- [Your assignment]
As the answer, set down the lines below from the one containing "The width and height of the screenshot is (451, 2576)." through the one containing "The image size is (961, 2576).", exactly and inclusively, and no others.

-- -- --

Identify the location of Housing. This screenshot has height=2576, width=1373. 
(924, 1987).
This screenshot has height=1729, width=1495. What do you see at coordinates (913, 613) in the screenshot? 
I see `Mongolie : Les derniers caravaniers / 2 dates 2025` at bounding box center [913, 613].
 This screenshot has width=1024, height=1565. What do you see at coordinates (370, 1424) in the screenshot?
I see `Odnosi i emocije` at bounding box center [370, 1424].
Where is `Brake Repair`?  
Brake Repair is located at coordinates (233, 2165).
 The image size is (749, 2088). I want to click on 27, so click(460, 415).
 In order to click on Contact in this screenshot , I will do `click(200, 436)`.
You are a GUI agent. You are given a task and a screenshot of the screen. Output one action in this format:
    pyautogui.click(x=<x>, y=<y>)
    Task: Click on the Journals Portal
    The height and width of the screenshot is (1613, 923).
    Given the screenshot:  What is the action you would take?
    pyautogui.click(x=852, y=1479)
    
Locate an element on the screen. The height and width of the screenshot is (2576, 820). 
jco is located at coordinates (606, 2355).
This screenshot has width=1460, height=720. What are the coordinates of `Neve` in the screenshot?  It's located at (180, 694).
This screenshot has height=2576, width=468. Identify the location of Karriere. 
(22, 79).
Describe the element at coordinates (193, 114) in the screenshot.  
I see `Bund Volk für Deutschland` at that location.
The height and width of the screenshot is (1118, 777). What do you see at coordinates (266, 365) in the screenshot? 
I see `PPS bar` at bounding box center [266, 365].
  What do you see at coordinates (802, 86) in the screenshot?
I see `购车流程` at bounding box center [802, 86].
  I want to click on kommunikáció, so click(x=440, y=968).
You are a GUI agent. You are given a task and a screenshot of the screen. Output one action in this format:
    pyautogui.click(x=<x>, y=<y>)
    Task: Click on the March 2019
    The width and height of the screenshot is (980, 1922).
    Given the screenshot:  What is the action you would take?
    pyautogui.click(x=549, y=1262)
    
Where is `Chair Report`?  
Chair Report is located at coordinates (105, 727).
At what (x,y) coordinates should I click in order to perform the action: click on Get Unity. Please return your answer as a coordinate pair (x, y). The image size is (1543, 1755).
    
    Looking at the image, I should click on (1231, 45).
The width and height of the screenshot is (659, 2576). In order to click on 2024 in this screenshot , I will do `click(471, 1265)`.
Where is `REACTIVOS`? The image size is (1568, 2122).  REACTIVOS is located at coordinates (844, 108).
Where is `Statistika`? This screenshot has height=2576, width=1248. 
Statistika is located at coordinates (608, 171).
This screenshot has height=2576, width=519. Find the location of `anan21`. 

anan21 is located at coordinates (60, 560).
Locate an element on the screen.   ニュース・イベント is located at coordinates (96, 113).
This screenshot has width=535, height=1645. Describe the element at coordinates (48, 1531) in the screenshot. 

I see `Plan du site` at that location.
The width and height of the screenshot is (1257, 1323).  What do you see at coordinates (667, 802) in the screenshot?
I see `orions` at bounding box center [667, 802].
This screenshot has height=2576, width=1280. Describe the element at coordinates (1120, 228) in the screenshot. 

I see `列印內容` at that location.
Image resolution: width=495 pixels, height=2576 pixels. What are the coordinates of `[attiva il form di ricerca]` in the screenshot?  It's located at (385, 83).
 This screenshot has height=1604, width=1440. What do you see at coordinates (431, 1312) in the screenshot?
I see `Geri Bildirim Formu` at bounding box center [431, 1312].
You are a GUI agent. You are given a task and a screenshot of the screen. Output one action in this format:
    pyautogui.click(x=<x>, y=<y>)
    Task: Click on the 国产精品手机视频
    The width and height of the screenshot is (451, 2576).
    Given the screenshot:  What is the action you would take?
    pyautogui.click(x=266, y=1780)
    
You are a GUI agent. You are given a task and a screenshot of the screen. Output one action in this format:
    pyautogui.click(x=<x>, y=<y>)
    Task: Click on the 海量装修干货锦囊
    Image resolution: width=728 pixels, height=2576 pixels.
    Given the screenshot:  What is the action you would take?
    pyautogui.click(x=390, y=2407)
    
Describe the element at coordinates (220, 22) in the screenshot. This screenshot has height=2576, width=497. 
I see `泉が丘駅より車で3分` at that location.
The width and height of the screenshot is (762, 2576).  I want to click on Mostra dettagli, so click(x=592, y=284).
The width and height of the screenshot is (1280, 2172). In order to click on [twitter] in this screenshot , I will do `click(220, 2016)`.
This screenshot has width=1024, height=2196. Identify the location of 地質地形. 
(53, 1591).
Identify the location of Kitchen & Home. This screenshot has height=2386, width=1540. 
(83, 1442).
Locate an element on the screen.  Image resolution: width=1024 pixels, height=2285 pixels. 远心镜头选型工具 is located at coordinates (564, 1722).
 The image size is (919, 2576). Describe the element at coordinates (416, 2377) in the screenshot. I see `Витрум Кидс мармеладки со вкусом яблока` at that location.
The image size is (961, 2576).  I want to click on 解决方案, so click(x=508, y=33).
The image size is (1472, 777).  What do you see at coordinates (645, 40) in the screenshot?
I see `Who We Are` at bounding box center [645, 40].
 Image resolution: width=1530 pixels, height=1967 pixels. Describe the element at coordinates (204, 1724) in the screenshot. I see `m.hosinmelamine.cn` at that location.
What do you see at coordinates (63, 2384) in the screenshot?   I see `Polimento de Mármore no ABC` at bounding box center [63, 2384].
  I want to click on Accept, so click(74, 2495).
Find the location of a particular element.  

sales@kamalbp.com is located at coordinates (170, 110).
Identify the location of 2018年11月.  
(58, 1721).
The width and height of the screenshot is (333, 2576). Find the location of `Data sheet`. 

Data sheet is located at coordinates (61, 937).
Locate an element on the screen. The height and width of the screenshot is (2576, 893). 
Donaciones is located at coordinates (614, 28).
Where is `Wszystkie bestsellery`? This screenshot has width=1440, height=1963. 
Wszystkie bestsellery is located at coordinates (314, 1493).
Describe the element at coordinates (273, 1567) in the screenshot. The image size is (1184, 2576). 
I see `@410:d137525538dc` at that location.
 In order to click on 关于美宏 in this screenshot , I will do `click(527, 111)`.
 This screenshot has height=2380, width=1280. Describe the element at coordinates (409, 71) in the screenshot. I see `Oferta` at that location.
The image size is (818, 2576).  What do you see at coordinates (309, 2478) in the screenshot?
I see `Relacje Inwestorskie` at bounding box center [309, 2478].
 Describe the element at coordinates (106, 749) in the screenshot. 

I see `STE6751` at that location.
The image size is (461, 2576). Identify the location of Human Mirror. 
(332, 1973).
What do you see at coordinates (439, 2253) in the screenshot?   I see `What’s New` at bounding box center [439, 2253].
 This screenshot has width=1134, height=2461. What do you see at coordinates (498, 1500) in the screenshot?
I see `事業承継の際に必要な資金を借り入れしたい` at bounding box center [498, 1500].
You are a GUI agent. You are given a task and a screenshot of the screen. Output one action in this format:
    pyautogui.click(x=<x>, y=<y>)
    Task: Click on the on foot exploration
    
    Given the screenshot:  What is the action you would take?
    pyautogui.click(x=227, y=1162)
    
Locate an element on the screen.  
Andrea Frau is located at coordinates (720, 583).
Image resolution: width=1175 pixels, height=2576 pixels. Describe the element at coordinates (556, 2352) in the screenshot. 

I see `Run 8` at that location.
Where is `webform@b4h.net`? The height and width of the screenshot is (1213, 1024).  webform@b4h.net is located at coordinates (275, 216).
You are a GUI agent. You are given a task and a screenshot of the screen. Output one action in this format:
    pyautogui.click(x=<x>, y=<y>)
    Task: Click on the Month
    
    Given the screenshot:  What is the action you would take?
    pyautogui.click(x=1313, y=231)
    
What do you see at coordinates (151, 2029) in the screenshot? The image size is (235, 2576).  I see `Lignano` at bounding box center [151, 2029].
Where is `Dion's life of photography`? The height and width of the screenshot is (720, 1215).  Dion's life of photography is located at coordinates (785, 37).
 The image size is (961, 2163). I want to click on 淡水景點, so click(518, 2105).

-- -- --

- [Exercise output]
    The width and height of the screenshot is (451, 2576).
    Given the screenshot:  What is the action you would take?
    pyautogui.click(x=266, y=1780)
    
You are a GUI agent. You are given a task and a screenshot of the screen. Output one action in this format:
    pyautogui.click(x=<x>, y=<y>)
    Task: Click on the 海量装修干货锦囊
    Image resolution: width=728 pixels, height=2576 pixels.
    Given the screenshot:  What is the action you would take?
    pyautogui.click(x=390, y=2407)
    
Describe the element at coordinates (220, 22) in the screenshot. This screenshot has height=2576, width=497. 
I see `泉が丘駅より車で3分` at that location.
The width and height of the screenshot is (762, 2576).  I want to click on Mostra dettagli, so click(x=592, y=284).
The width and height of the screenshot is (1280, 2172). In order to click on [twitter] in this screenshot , I will do `click(220, 2016)`.
This screenshot has width=1024, height=2196. Identify the location of 地質地形. 
(53, 1591).
Identify the location of Kitchen & Home. This screenshot has height=2386, width=1540. 
(83, 1442).
Locate an element on the screen.  Image resolution: width=1024 pixels, height=2285 pixels. 远心镜头选型工具 is located at coordinates (564, 1722).
 The image size is (919, 2576). Describe the element at coordinates (416, 2377) in the screenshot. I see `Витрум Кидс мармеладки со вкусом яблока` at that location.
The image size is (961, 2576).  I want to click on 解决方案, so click(x=508, y=33).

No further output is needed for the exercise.